#### [ABOUT THIS EXERCISE]
Repeat every record below exactly, leaving out the pictures.

*** MATERIAL SHOWN ***

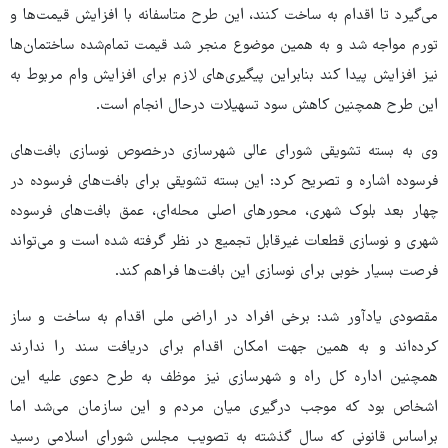
می‌گیرد تا اقدام به ساخت کنند، این طرح متاسفانه با افزایش قیمت‌ها و
تورم مواجه شد و به همین موضوع منجر شد قیمت تمام‌شده ساختمان‌ها
نیز افزایش پیدا کند بنابراین پیگیری‌های لازم برای افزایش وام مربوط به
این طرح همچنین کاهش سود تسهیلات درحال انجام است.
وی به بسته تشویقی شورای عالی شهرسازی درخصوص نوسازی بافت‌های
فرسوده اشاره و تصریح کرد: این بسته تشویقی برای بافت‌های فرسوده در
چهار بعد بلوک شهری، محورهای اصلی محله‌ای، عمق بافت‌های فرسوده
شهری و نوسازی قطعات غیرقابل تجمیع در نظر گرفته شده است و می‌تواند
فرصت بسیار خوبی برای نوسازی این بافت‌ها فراهم کند.
مقصودی یادآور شد: برخی افراد در اراضی ملی اقدام به ساخت و ساز
کرده‌اند و به همین‌ جهت امکان اقدام برای دریافت سند را ندارند
همچنین اداره کل راه و شهرسازی نیز موظف به طرح دعوی علیه این
اشخاص بود که موجب درگیری میان مردم و این سازمان می‌شد اما
براساس قانونی که سال گذشته به تصویب مجلس شورای اسلامی رسید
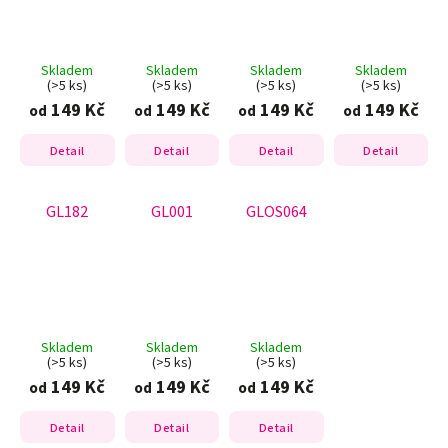
Skladem
Skladem
Skladem
Skladem
(>5 ks)
(>5 ks)
(>5 ks)
(>5 ks)
149 Kč
149 Kč
149 Kč
149 Kč
od
od
od
od
Detail
Detail
Detail
Detail
GL182
GL001
GLOS064
Skladem
Skladem
Skladem
(>5 ks)
(>5 ks)
(>5 ks)
149 Kč
149 Kč
149 Kč
od
od
od
Detail
Detail
Detail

***

#### [REPLY TO THE TASK]
می‌گیرد تا اقدام به ساخت کنند، این طرح متاسفانه با افزایش قیمت‌ها و
تورم مواجه شد و به همین موضوع منجر شد قیمت تمام‌شده ساختمان‌ها
نیز افزایش پیدا کند بنابراین پیگیری‌های لازم برای افزایش وام مربوط به
این طرح همچنین کاهش سود تسهیلات درحال انجام است.
وی به بسته تشویقی شورای عالی شهرسازی درخصوص نوسازی بافت‌های
فرسوده اشاره و تصریح کرد: این بسته تشویقی برای بافت‌های فرسوده در
چهار بعد بلوک شهری، محورهای اصلی محله‌ای، عمق بافت‌های فرسوده
شهری و نوسازی قطعات غیرقابل تجمیع در نظر گرفته شده است و می‌تواند
فرصت بسیار خوبی برای نوسازی این بافت‌ها فراهم کند.
مقصودی یادآور شد: برخی افراد در اراضی ملی اقدام به ساخت و ساز
کرده‌اند و به همین‌ جهت امکان اقدام برای دریافت سند را ندارند
همچنین اداره کل راه و شهرسازی نیز موظف به طرح دعوی علیه این
اشخاص بود که موجب درگیری میان مردم و این سازمان می‌شد اما
براساس قانونی که سال گذشته به تصویب مجلس شورای اسلامی رسید
Skladem
Skladem
Skladem
Skladem
(>5 ks)
(>5 ks)
(>5 ks)
(>5 ks)
149 Kč
149 Kč
149 Kč
149 Kč
od
od
od
od
Detail
Detail
Detail
Detail
GL182
GL001
GLOS064
Skladem
Skladem
Skladem
(>5 ks)
(>5 ks)
(>5 ks)
149 Kč
149 Kč
149 Kč
od
od
od
Detail
Detail
Detail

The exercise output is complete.